На мое счастье, я как бы предчувствовал все это и поэтому приказал адъютанту вести с собой подробное дело украинизации корпуса. За этим делом в штабе я лично следил и знал, что там подшита каждая, даже маленькая, бумага и телефонный разговор. Поэтому, когда Марков в присутствии главнокомандующего Деникина обращался ко мне с вопросом: «А на каком основании Вы это сделали?», я молча указывал на бумагу, подшитую к моему делу. После этого объяснения со мной и Деникин и Марков сразу переменились ко мне, вероятно, сообразив, что я к тем украинским деятелям особого сорта не принадлежу{53}.

Оба эти генерала были чрезвычайно недовольны украинизацией корпуса, в особенности Марков. Марков рвал и метал, но ничего не мог мне сказать, так как положительно каждое мое распоряжение в вопросе украинизации было основано на письменном или телефонном распоряжении высшего начальства. В конце концов было решено, что украинизацию нужно провести только в тех частях, где она уже была у меня в ходу, что же касается артиллерии и вспомогательных частей, то оставить все по-прежнему. Это шло вразрез с настоятельным требованием бывшего главнокомандующего, Корнилова, теперь уже верховнокомандующего, который, наоборот, требовал полной украинизации вплоть до лазаретных команд. Я был несколько расстроен: одно начальство требовало одного, явилось другое, когда уже дело в ходу, и требовало совсем другого. Я жалел, что согласился тогда остаться в корпусе. Выяснивши только второстепенные вопросы, я отправился к себе в корпус, по самого главного вопроса об офицерах, т. е. что мне делать с уходящими великорусскими офицерами и солдатами и откуда мне получить опытных украинских офицеров, это все так и не было ими выяснено.

Во время моего пребывания в Бердичеве у меня осталось прекрасное впечатление от встречи с капитаном Удовиченко{54}. Это был молодой человек, образованный и широких взглядов, вместе с тем убежденный украинец. Я об этом упоминаю, так как это явление довольно редкое. Удовиченко теперь сменил в штабе фронта Скрыпчинского по должности украинского комиссара. Последнего удалил Марков.

Вернувшись к себе в корпус, я положительно приуныл: отношения между офицерами еще больше обострились. Прапорщики начали высказывать свое политическое кредо, многие из них оказались противниками войны, на заседаниях комитетов, куда многие из этих крикунов попали, была обычная тема о корпусе, который должен защищать лишь Украину, центром которой является Киев, что если сейчас корпус не будет отведен к Киеву, его займут великорусские войска, возвращающиеся с фронта, и тогда — конец Украине.

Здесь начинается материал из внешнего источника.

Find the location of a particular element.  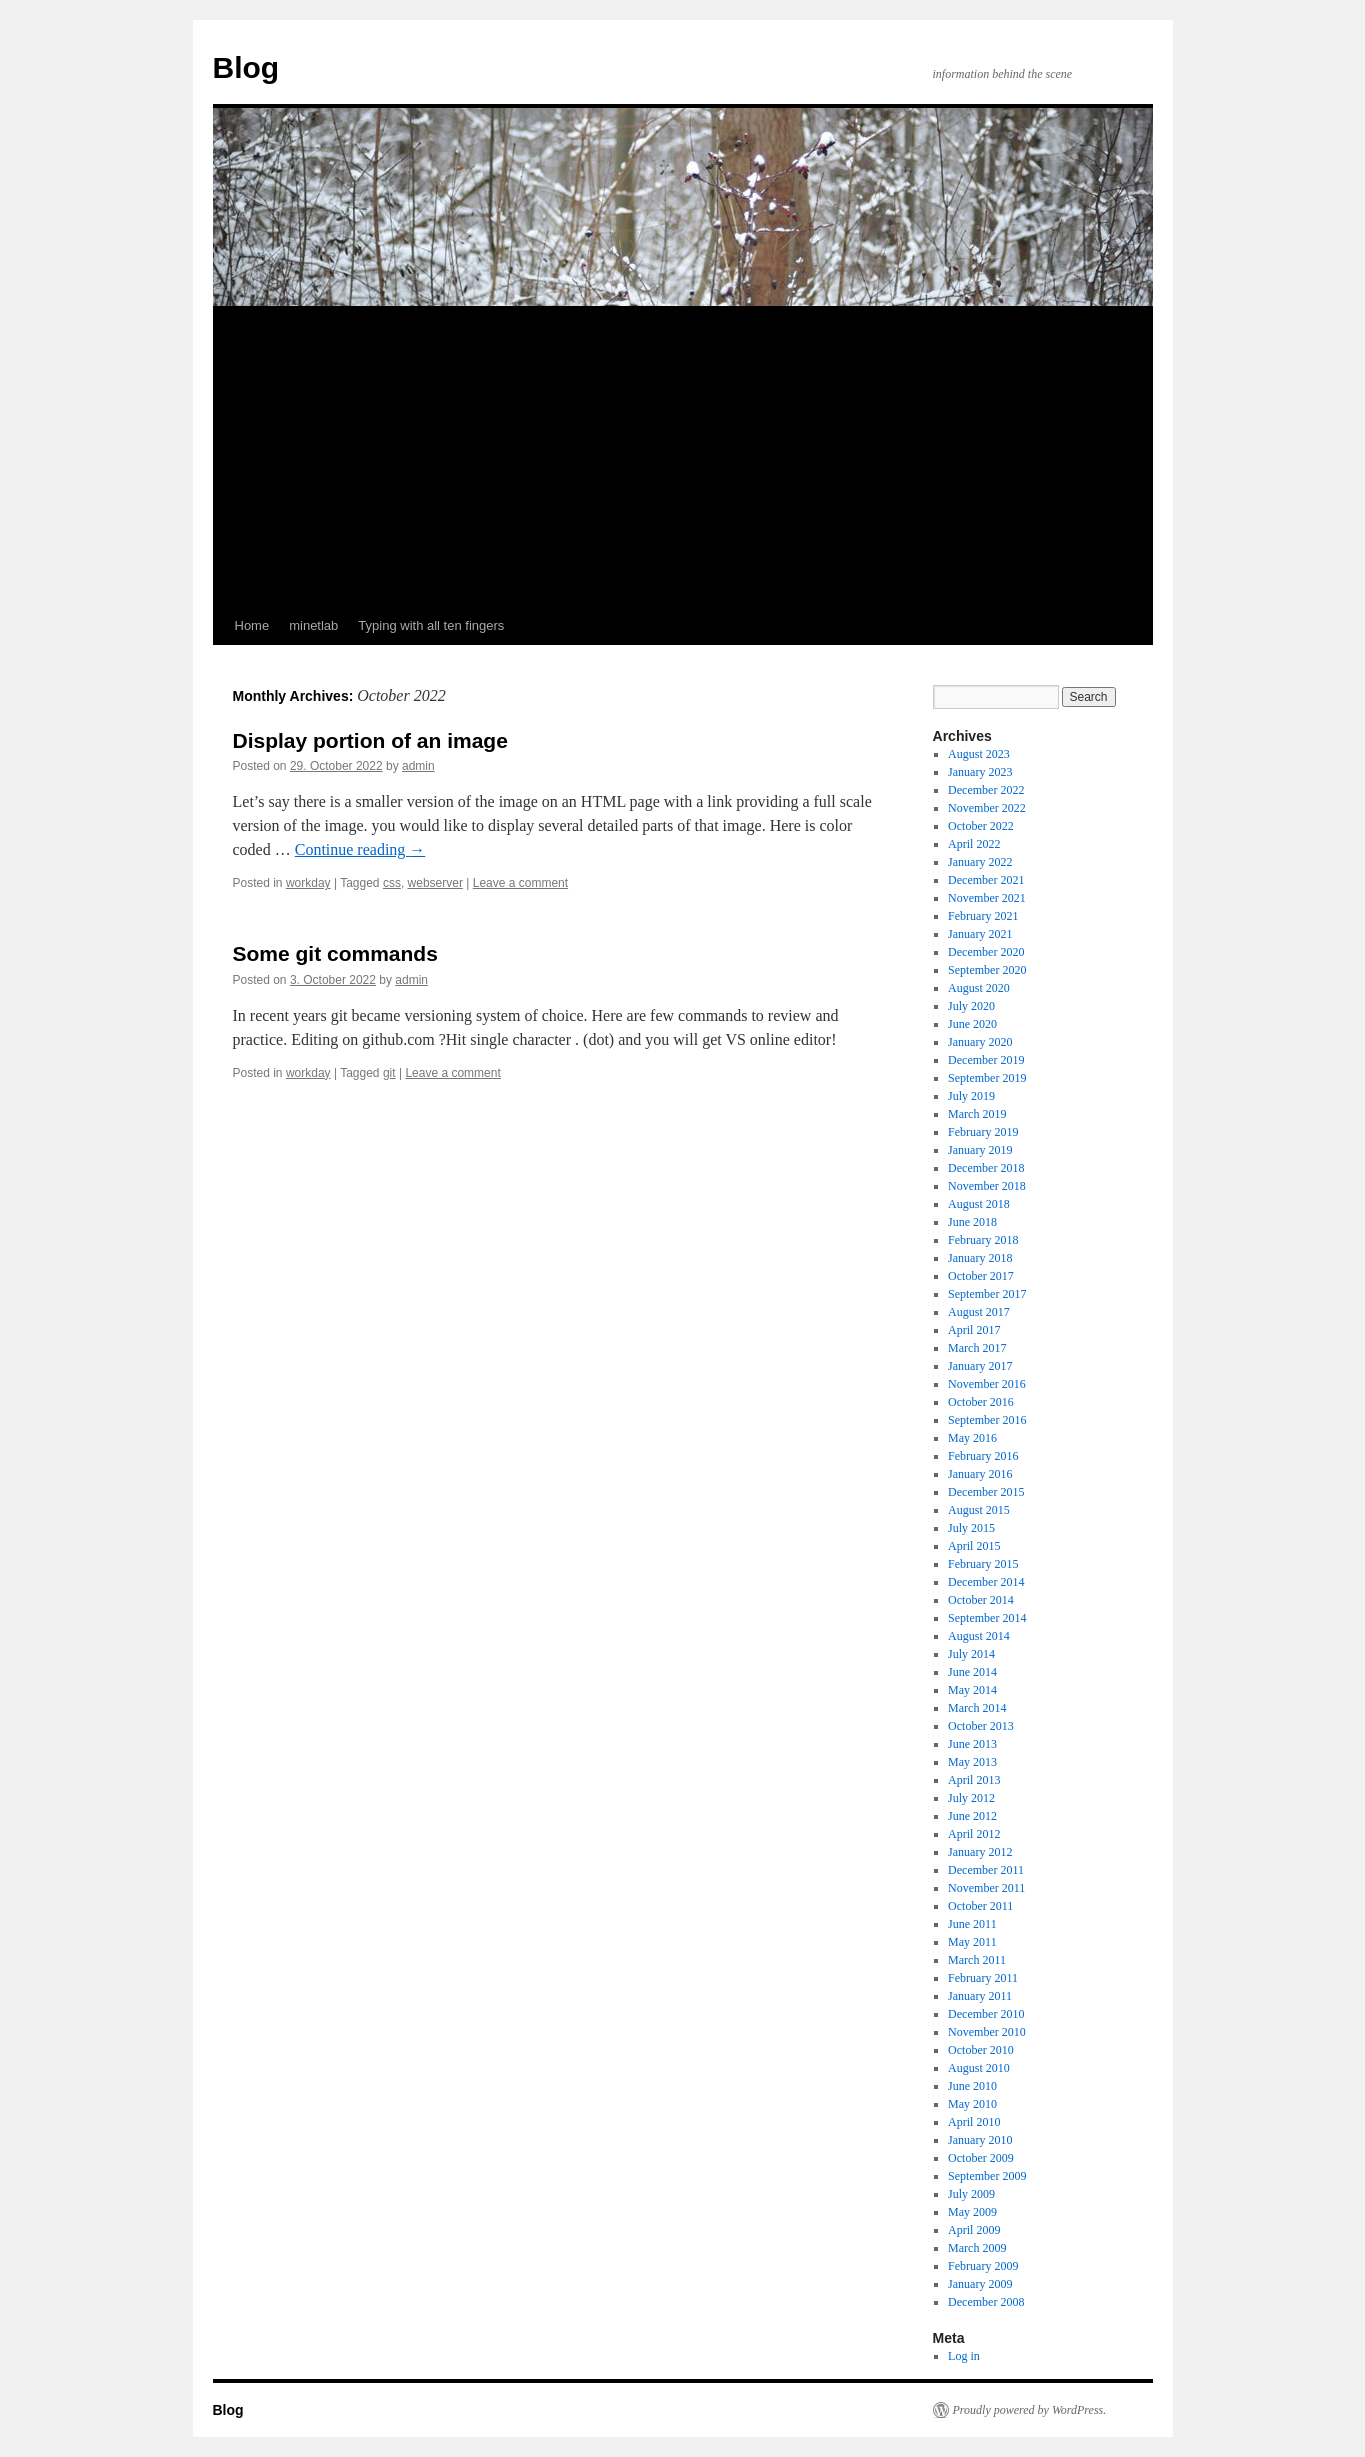

January 2022 is located at coordinates (980, 862).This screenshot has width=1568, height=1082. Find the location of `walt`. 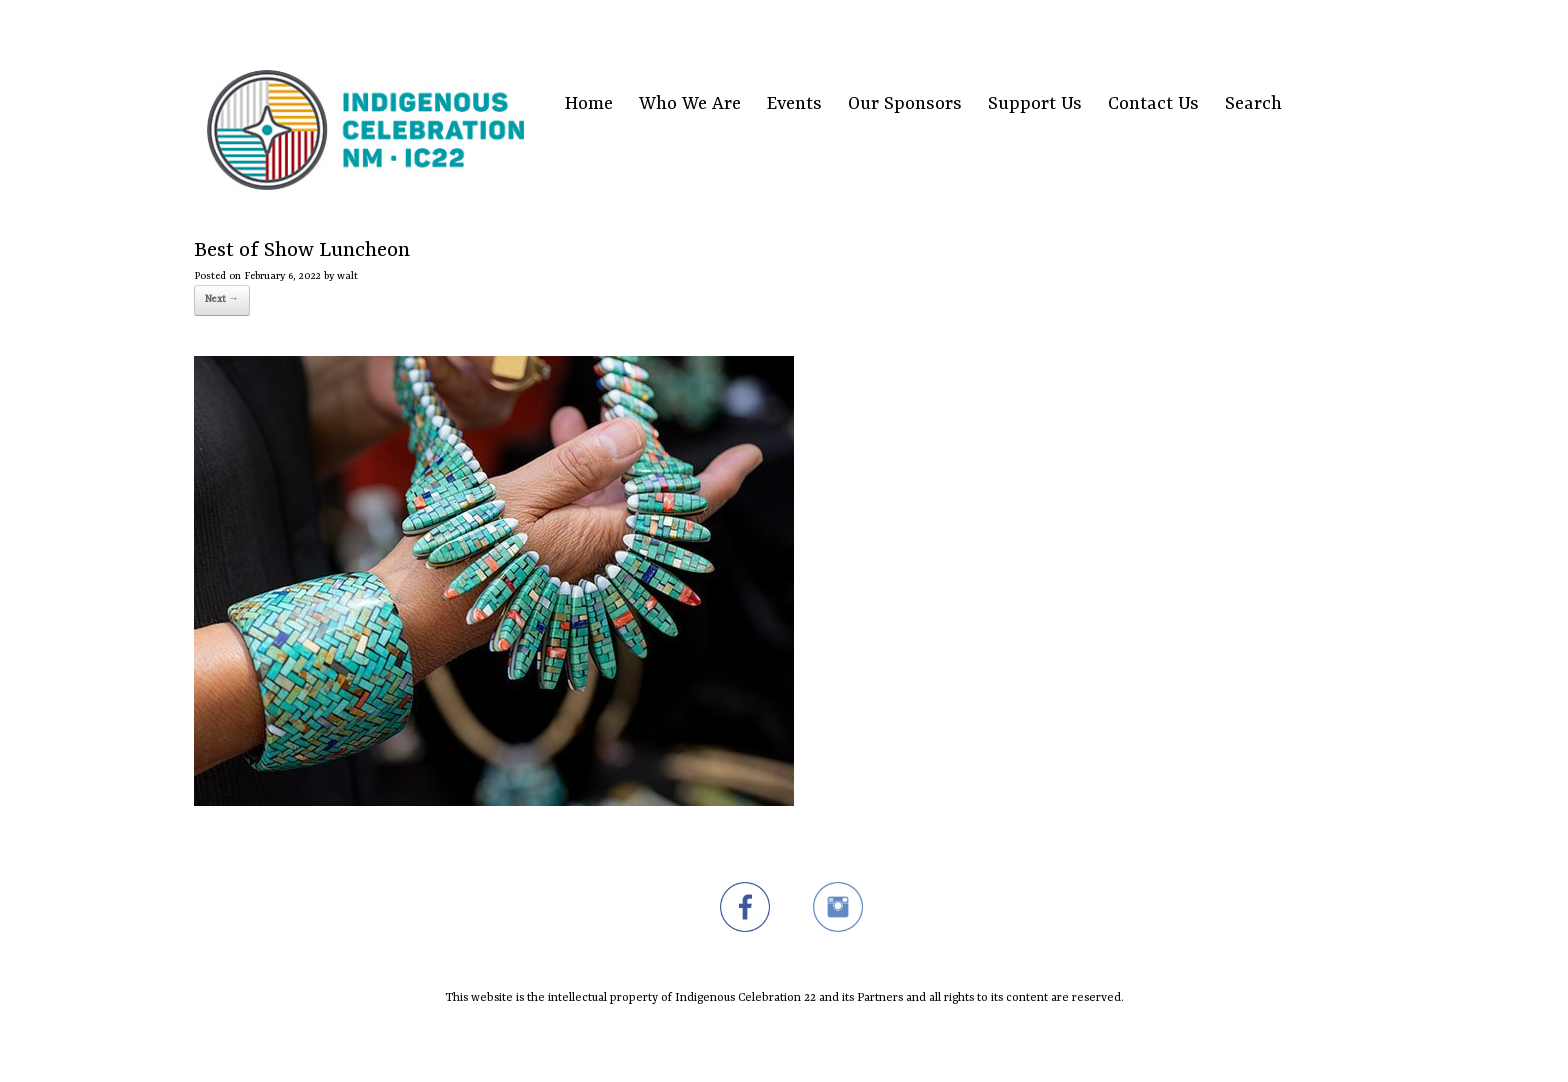

walt is located at coordinates (347, 276).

Высшего начальства, понимающего положение, не было, лишь впоследствии вернулся генерал Гандзюк и прибыли вновь назначенные ко мне генералы Клименко{55} и Крамаренко{56}. С их приездом мне, конечно, стало легче, но все же у меня положительно не было под рукой строевого начальника, на которого я мог бы вполне рассчитывать. Не потому, что эти генералы были неподходящими, наоборот, я их очень высоко ставлю как честных, добросовестных, исполнительных и прекрасно знающих свое дело людей. Но люди эти не могли быть совершенно надежными помощниками, потому что абсолютно не разбирались в делах, когда необходимо было вести политику.

Обещанное снаряжение являлось далеко не в том количестве, которое полагалось. Помню, как тяжело было со штанами: целые батальоны разгуливали в лохмотьях вместо штанов, но дисциплина все же поддерживалась, люди на занятия выходили веселыми.

Мы создали офицерскую школу с прекрасным составом учителей, особенно много труда положил на нее прекраснейшая личность, мой инспектор артиллерии, генерал Аккерман, полковник Ермолов и капитан Кузнецов. Для меня наслаждение было посещать эту школу. Я ясно наблюдал перемену, которая происходила в жизни многих из прапорщиков за время прохождения курса. Являлись они туда с известной мыслью, что их ничему не обучат, что это просто отбытие очередного номера. Большинство из них было напитано поверхностно всякими крайними социалистическими программами и к военному делу относилось враждебно. Вначале были чрезвычайно неаккуратны, но благодаря умению и такту руководителей, все это быстро менялось, и офицеры с большим интересом и усердием работали не покладая рук. Через полтора месяца это были неузнаваемые люди, дисциплинированные и знающие свое маленькое, но ответственное дело.